■ DIRECTIONS
The output is to match the entries below character for character.

■ LISTED ENTRIES
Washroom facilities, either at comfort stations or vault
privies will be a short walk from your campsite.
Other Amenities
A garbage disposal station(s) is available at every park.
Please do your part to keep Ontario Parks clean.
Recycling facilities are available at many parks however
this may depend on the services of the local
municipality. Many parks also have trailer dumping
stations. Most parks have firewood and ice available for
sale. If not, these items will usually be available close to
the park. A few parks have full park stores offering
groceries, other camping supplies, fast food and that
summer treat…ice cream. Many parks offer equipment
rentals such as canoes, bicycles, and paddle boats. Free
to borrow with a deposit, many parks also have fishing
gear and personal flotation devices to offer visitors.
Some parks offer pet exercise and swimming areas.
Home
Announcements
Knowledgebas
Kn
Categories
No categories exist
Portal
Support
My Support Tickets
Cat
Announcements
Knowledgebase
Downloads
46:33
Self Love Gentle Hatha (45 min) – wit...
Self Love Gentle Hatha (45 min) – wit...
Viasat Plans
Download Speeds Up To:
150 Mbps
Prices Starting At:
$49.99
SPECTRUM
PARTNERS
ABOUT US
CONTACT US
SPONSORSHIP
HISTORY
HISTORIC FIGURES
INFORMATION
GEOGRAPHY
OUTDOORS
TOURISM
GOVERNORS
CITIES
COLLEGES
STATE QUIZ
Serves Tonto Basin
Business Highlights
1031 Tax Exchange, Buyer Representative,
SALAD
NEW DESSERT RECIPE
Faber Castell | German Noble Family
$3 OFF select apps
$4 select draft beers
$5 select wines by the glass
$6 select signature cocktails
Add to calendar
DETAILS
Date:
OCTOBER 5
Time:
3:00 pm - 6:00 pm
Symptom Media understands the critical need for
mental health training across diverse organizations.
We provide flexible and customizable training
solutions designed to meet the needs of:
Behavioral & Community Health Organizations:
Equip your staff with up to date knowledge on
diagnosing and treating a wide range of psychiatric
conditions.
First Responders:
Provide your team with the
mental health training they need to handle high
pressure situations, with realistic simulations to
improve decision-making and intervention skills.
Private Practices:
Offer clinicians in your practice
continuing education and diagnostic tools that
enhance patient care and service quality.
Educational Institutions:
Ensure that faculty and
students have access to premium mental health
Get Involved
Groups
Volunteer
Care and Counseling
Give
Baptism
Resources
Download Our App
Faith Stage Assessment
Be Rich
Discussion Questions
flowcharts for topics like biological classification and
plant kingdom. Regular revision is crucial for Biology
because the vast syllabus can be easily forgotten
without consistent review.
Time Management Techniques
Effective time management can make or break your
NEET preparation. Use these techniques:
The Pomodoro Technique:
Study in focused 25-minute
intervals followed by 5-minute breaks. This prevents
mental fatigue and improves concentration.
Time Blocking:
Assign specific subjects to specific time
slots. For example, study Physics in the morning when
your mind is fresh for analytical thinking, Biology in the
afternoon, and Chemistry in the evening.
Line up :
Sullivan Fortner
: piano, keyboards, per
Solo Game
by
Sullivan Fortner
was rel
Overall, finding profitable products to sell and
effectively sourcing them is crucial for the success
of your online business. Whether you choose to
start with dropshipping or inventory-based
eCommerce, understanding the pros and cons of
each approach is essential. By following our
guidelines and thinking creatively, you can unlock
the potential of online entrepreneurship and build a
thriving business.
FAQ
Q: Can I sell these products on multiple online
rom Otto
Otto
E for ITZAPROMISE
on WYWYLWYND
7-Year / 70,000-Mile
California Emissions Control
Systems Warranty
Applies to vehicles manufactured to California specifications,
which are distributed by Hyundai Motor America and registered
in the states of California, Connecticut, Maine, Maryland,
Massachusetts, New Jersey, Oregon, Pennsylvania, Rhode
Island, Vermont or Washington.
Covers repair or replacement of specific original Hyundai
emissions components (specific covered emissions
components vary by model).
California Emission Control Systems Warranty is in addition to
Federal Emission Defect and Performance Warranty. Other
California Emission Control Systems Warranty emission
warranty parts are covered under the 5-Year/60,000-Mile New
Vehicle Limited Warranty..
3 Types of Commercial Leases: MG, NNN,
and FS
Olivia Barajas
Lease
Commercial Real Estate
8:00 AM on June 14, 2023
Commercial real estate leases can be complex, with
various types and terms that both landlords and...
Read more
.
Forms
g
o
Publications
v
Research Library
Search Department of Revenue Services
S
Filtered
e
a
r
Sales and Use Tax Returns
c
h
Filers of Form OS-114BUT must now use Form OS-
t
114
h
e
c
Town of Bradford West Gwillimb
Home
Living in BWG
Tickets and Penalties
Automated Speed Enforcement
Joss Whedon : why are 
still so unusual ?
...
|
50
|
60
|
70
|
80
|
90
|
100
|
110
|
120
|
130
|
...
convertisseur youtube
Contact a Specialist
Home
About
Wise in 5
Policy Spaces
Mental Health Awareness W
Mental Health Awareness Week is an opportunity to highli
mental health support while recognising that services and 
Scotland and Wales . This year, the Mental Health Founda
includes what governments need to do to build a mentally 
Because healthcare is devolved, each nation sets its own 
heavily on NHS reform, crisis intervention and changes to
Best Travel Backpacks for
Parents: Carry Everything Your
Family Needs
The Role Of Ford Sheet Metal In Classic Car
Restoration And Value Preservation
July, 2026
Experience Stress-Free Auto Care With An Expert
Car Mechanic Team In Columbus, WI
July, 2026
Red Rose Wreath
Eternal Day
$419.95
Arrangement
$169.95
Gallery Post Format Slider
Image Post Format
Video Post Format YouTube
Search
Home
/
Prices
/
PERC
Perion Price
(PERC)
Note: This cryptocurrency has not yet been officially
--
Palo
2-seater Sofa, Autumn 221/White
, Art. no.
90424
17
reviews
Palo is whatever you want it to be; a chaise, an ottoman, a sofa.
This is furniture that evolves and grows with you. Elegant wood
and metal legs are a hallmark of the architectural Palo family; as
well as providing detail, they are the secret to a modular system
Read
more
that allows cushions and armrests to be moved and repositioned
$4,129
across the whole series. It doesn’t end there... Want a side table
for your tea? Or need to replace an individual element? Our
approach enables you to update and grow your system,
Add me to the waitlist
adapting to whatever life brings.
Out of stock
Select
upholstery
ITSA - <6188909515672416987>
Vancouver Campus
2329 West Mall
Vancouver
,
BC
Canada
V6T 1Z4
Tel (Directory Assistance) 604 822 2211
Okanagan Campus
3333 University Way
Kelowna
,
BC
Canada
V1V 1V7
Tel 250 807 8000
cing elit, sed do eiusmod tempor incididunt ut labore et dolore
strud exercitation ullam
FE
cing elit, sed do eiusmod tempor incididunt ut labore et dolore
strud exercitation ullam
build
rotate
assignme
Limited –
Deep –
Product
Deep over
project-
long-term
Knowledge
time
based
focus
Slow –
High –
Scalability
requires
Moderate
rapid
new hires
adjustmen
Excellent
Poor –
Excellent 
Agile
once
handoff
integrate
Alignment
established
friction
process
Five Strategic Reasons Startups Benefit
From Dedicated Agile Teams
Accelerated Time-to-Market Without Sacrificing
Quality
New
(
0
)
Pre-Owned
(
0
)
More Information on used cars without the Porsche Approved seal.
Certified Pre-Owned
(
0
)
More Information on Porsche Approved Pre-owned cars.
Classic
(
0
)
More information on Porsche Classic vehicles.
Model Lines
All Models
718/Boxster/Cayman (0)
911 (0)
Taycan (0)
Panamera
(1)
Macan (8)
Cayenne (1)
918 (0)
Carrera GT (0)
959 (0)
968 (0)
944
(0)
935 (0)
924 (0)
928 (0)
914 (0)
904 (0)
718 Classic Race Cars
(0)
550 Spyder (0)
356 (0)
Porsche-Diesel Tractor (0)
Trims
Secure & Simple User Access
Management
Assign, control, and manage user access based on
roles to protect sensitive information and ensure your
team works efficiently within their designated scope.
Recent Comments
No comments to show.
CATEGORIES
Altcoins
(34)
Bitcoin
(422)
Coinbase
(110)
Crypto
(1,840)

■ EXERCISE SOLUTION
Washroom facilities, either at comfort stations or vault
privies will be a short walk from your campsite.
Other Amenities
A garbage disposal station(s) is available at every park.
Please do your part to keep Ontario Parks clean.
Recycling facilities are available at many parks however
this may depend on the services of the local
municipality. Many parks also have trailer dumping
stations. Most parks have firewood and ice available for
sale. If not, these items will usually be available close to
the park. A few parks have full park stores offering
groceries, other camping supplies, fast food and that
summer treat…ice cream. Many parks offer equipment
rentals such as canoes, bicycles, and paddle boats. Free
to borrow with a deposit, many parks also have fishing
gear and personal flotation devices to offer visitors.
Some parks offer pet exercise and swimming areas.
Home
Announcements
Knowledgebas
Kn
Categories
No categories exist
Portal
Support
My Support Tickets
Cat
Announcements
Knowledgebase
Downloads
46:33
Self Love Gentle Hatha (45 min) – wit...
Self Love Gentle Hatha (45 min) – wit...
Viasat Plans
Download Speeds Up To:
150 Mbps
Prices Starting At:
$49.99
SPECTRUM
PARTNERS
ABOUT US
CONTACT US
SPONSORSHIP
HISTORY
HISTORIC FIGURES
INFORMATION
GEOGRAPHY
OUTDOORS
TOURISM
GOVERNORS
CITIES
COLLEGES
STATE QUIZ
Serves Tonto Basin
Business Highlights
1031 Tax Exchange, Buyer Representative,
SALAD
NEW DESSERT RECIPE
Faber Castell | German Noble Family
$3 OFF select apps
$4 select draft beers
$5 select wines by the glass
$6 select signature cocktails
Add to calendar
DETAILS
Date:
OCTOBER 5
Time:
3:00 pm - 6:00 pm
Symptom Media understands the critical need for
mental health training across diverse organizations.
We provide flexible and customizable training
solutions designed to meet the needs of:
Behavioral & Community Health Organizations:
Equip your staff with up to date knowledge on
diagnosing and treating a wide range of psychiatric
conditions.
First Responders:
Provide your team with the
mental health training they need to handle high
pressure situations, with realistic simulations to
improve decision-making and intervention skills.
Private Practices:
Offer clinicians in your practice
continuing education and diagnostic tools that
enhance patient care and service quality.
Educational Institutions:
Ensure that faculty and
students have access to premium mental health
Get Involved
Groups
Volunteer
Care and Counseling
Give
Baptism
Resources
Download Our App
Faith Stage Assessment
Be Rich
Discussion Questions
flowcharts for topics like biological classification and
plant kingdom. Regular revision is crucial for Biology
because the vast syllabus can be easily forgotten
without consistent review.
Time Management Techniques
Effective time management can make or break your
NEET preparation. Use these techniques:
The Pomodoro Technique:
Study in focused 25-minute
intervals followed by 5-minute breaks. This prevents
mental fatigue and improves concentration.
Time Blocking:
Assign specific subjects to specific time
slots. For example, study Physics in the morning when
your mind is fresh for analytical thinking, Biology in the
afternoon, and Chemistry in the evening.
Line up :
Sullivan Fortner
: piano, keyboards, per
Solo Game
by
Sullivan Fortner
was rel
Overall, finding profitable products to sell and
effectively sourcing them is crucial for the success
of your online business. Whether you choose to
start with dropshipping or inventory-based
eCommerce, understanding the pros and cons of
each approach is essential. By following our
guidelines and thinking creatively, you can unlock
the potential of online entrepreneurship and build a
thriving business.
FAQ
Q: Can I sell these products on multiple online
rom Otto
Otto
E for ITZAPROMISE
on WYWYLWYND
7-Year / 70,000-Mile
California Emissions Control
Systems Warranty
Applies to vehicles manufactured to California specifications,
which are distributed by Hyundai Motor America and registered
in the states of California, Connecticut, Maine, Maryland,
Massachusetts, New Jersey, Oregon, Pennsylvania, Rhode
Island, Vermont or Washington.
Covers repair or replacement of specific original Hyundai
emissions components (specific covered emissions
components vary by model).
California Emission Control Systems Warranty is in addition to
Federal Emission Defect and Performance Warranty. Other
California Emission Control Systems Warranty emission
warranty parts are covered under the 5-Year/60,000-Mile New
Vehicle Limited Warranty..
3 Types of Commercial Leases: MG, NNN,
and FS
Olivia Barajas
Lease
Commercial Real Estate
8:00 AM on June 14, 2023
Commercial real estate leases can be complex, with
various types and terms that both landlords and...
Read more
.
Forms
g
o
Publications
v
Research Library
Search Department of Revenue Services
S
Filtered
e
a
r
Sales and Use Tax Returns
c
h
Filers of Form OS-114BUT must now use Form OS-
t
114
h
e
c
Town of Bradford West Gwillimb
Home
Living in BWG
Tickets and Penalties
Automated Speed Enforcement
Joss Whedon : why are 
still so unusual ?
...
|
50
|
60
|
70
|
80
|
90
|
100
|
110
|
120
|
130
|
...
convertisseur youtube
Contact a Specialist
Home
About
Wise in 5
Policy Spaces
Mental Health Awareness W
Mental Health Awareness Week is an opportunity to highli
mental health support while recognising that services and 
Scotland and Wales . This year, the Mental Health Founda
includes what governments need to do to build a mentally 
Because healthcare is devolved, each nation sets its own 
heavily on NHS reform, crisis intervention and changes to
Best Travel Backpacks for
Parents: Carry Everything Your
Family Needs
The Role Of Ford Sheet Metal In Classic Car
Restoration And Value Preservation
July, 2026
Experience Stress-Free Auto Care With An Expert
Car Mechanic Team In Columbus, WI
July, 2026
Red Rose Wreath
Eternal Day
$419.95
Arrangement
$169.95
Gallery Post Format Slider
Image Post Format
Video Post Format YouTube
Search
Home
/
Prices
/
PERC
Perion Price
(PERC)
Note: This cryptocurrency has not yet been officially
--
Palo
2-seater Sofa, Autumn 221/White
, Art. no.
90424
17
reviews
Palo is whatever you want it to be; a chaise, an ottoman, a sofa.
This is furniture that evolves and grows with you. Elegant wood
and metal legs are a hallmark of the architectural Palo family; as
well as providing detail, they are the secret to a modular system
Read
more
that allows cushions and armrests to be moved and repositioned
$4,129
across the whole series. It doesn’t end there... Want a side table
for your tea? Or need to replace an individual element? Our
approach enables you to update and grow your system,
Add me to the waitlist
adapting to whatever life brings.
Out of stock
Select
upholstery
ITSA - <6188909515672416987>
Vancouver Campus
2329 West Mall
Vancouver
,
BC
Canada
V6T 1Z4
Tel (Directory Assistance) 604 822 2211
Okanagan Campus
3333 University Way
Kelowna
,
BC
Canada
V1V 1V7
Tel 250 807 8000
cing elit, sed do eiusmod tempor incididunt ut labore et dolore
strud exercitation ullam
FE
cing elit, sed do eiusmod tempor incididunt ut labore et dolore
strud exercitation ullam
build
rotate
assignme
Limited –
Deep –
Product
Deep over
project-
long-term
Knowledge
time
based
focus
Slow –
High –
Scalability
requires
Moderate
rapid
new hires
adjustmen
Excellent
Poor –
Excellent 
Agile
once
handoff
integrate
Alignment
established
friction
process
Five Strategic Reasons Startups Benefit
From Dedicated Agile Teams
Accelerated Time-to-Market Without Sacrificing
Quality
New
(
0
)
Pre-Owned
(
0
)
More Information on used cars without the Porsche Approved seal.
Certified Pre-Owned
(
0
)
More Information on Porsche Approved Pre-owned cars.
Classic
(
0
)
More information on Porsche Classic vehicles.
Model Lines
All Models
718/Boxster/Cayman (0)
911 (0)
Taycan (0)
Panamera
(1)
Macan (8)
Cayenne (1)
918 (0)
Carrera GT (0)
959 (0)
968 (0)
944
(0)
935 (0)
924 (0)
928 (0)
914 (0)
904 (0)
718 Classic Race Cars
(0)
550 Spyder (0)
356 (0)
Porsche-Diesel Tractor (0)
Trims
Secure & Simple User Access
Management
Assign, control, and manage user access based on
roles to protect sensitive information and ensure your
team works efficiently within their designated scope.
Recent Comments
No comments to show.
CATEGORIES
Altcoins
(34)
Bitcoin
(422)
Coinbase
(110)
Crypto
(1,840)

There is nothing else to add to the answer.